We tested the hypothesis that hybrid rice seed production is more susceptible to high temperature than conventional rice varieties, and genotypic differences for high-temperature tolerance exist among male sterile lines. We treated three male sterile lines and one rice restorer with three different temperatures, and measured fertility rates, flowering patterns, and the physiological parameters of the lodicule to reveal the mechanisms of hybrid rice responding to high temperature.

Materials and Methods

Plant Materials

Three male sterile lines—Guangzhan 63S, Y58S, II-32A—and one broad compatibility restorer line 9311 (as a normal pollen donor and a conventional rice variety as well) were selected for this study. The three male sterile lines have been widely used for commercial hybrid seed production; Guangzhan 63S and Y58S have been used in two-line hybrid seed production and II-32A has been used in three-line hybrid seed production.

Plant Growth and Treatment

A pot experiment was carried out at the experimental farm of Yangtze University (112°31′E, 30°21′N) in 2014 and 2015. The four varieties were planted in four batches of six pots each, and an extra eight batches of the restorer line 9311 were planted in the field (12 m² plot area) to produce enough normal pollen to pollinate the male sterile lines. Planting dates for each line are in Supplementary Tables S1 and S2.

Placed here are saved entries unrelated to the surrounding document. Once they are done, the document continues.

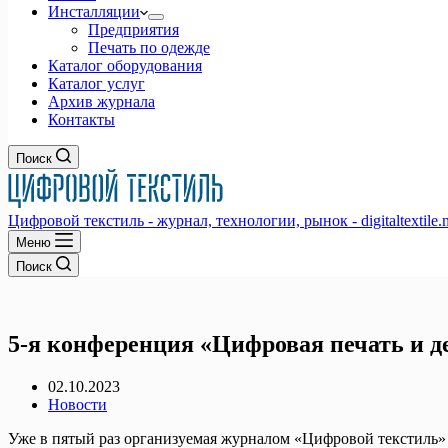
Инсталляции
Предприятия
Печать по одежде
Каталог оборудования
Каталог услуг
Архив журнала
Контакты
Поиск
Цифровой текстиль - журнал, технологии, рынок - digitaltextile.n
Меню
Поиск
5-я конференция «Цифровая печать и д
02.10.2023
Новости
Уже в пятый раз организуемая журналом «Цифровой текстиль»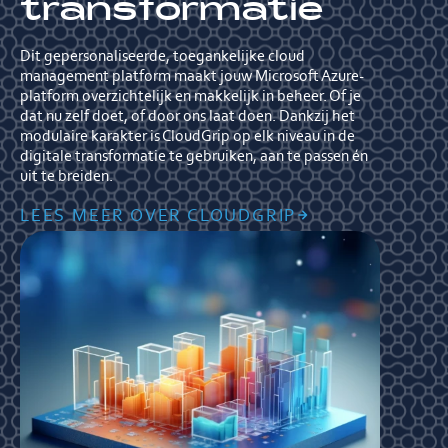
transformatie
Dit gepersonaliseerde, toegankelijke cloud
management platform maakt jouw Microsoft Azure-
platform overzichtelijk en makkelijk in beheer. Of je
dat nu zelf doet, of door ons laat doen. Dankzij het
modulaire karakter is CloudGrip op elk niveau in de
digitale transformatie te gebruiken, aan te passen én
uit te breiden.
LEES MEER OVER CLOUDGRIP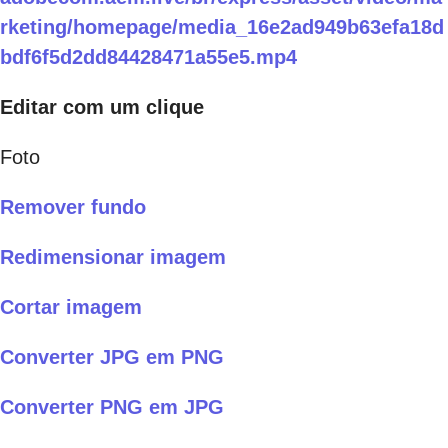
rketing/homepage/media_16e2ad949b63efa18d
bdf6f5d2dd84428471a55e5.mp4
Editar com um clique
Foto
Remover fundo
Redimensionar imagem
Cortar imagem
Converter JPG em PNG
Converter PNG em JPG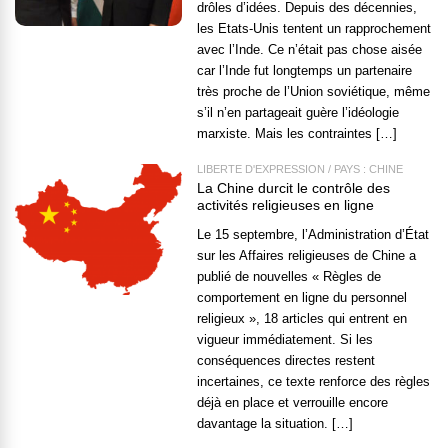
drôles d’idées. Depuis des décennies,
les Etats-Unis tentent un rapprochement
avec l’Inde. Ce n’était pas chose aisée
car l’Inde fut longtemps un partenaire
très proche de l’Union soviétique, même
s’il n’en partageait guère l’idéologie
marxiste. Mais les contraintes […]
LIBERTÉ D'EXPRESSION
/
PAYS : CHINE
La Chine durcit le contrôle des
activités religieuses en ligne
Le 15 septembre, l’Administration d’État
sur les Affaires religieuses de Chine a
publié de nouvelles « Règles de
comportement en ligne du personnel
religieux », 18 articles qui entrent en
vigueur immédiatement. Si les
conséquences directes restent
incertaines, ce texte renforce des règles
déjà en place et verrouille encore
davantage la situation. […]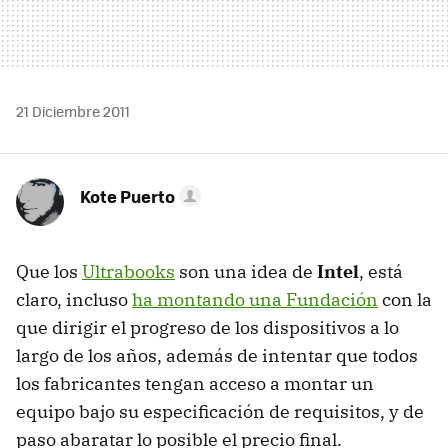
21 Diciembre 2011
Kote Puerto
Que los
Ultrabooks
son una idea de
Intel
, está
claro, incluso
ha montando una Fundación
con la
que dirigir el progreso de los dispositivos a lo
largo de los años, además de intentar que todos
los fabricantes tengan acceso a montar un
equipo bajo su especificación de requisitos, y de
paso abaratar lo posible el precio final.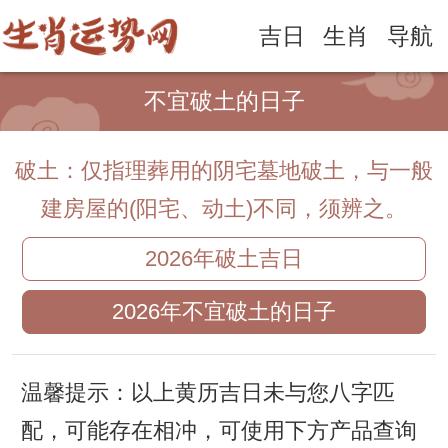
吉日
生肖
导航
不宜破土的日子
破土：仅指理葬用的阴宅墓地破土，与一般
建房屋的(阳宅、动土)不同，须辨之。
2026年破土吉日
2026年不宜破土的日子
温馨提示：以上黄历吉日未与您八字匹
配，可能存在相冲，可使用下方产品查询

Twenty-day-old seedlings were transplanted into each plastic pot (inner diameter 30 cm, height 30 cm) containing 12.5 kg soil and 8 g N: P: K compound fertilizer (26:10:15). The tillers were cut off leaving only the main stem during the plant culture. The plants were grown to heading stage and then transferred before anthesis to a growth chamber (AGC-MR, Zhejiang Qiushi Environment Co., Ltd, Zhejiang, China) for temperature treatment. The air temperature was dynamically controlled in accordance with the diurnal variation of air temperature simulating local typical heat weather conditions (Supplementary Table S3). Exactly, as the temperature treatment, the average daily temperatures were set to be 26, 28 and 30°C, respectively, with a constant relative humidity of 75%. In each treatment, plants were treated for 5–7 days during flowering and the restorer plants (planted in the field as pollen donor) were transferred to the phytotron next to the male sterile lines for pollination. Hand pollination was carried out to ensure that the spikelet was fully pollinated when the male sterile lines were flowering. The pollen donor restorer plants were transferred from the field to the phytotron every day to ensure an enough pollen supply.

Flowering Patterns

To clarify the flowering patterns of each line under the various temperature regimes, we counted the spikelets which opened on the panicle each day during anthesis. The number of flowering spikelets in per panicle was counted every 15 to 30 min from 8:00 to 17:00 until all the spikelets were opened on the panicle; newly opened spikelets were counted and marked. At this time, the total number of opened spikelets (spikelets had opened during flowing time) and the number of closure glumes (spikelets without markers, means those spikelets were never opened) were determined for each panicle. The total number of stigma exserted spikelets of each selected panicle was also counted, recognized by stigma traces at the side(s) of the glume. Comparing the flowering periods of the spikelets in male sterile lines with the restorer line 9311, synchronization flowering was defined as the overlap. Otherwise, they were considered as non-synchronization flowering.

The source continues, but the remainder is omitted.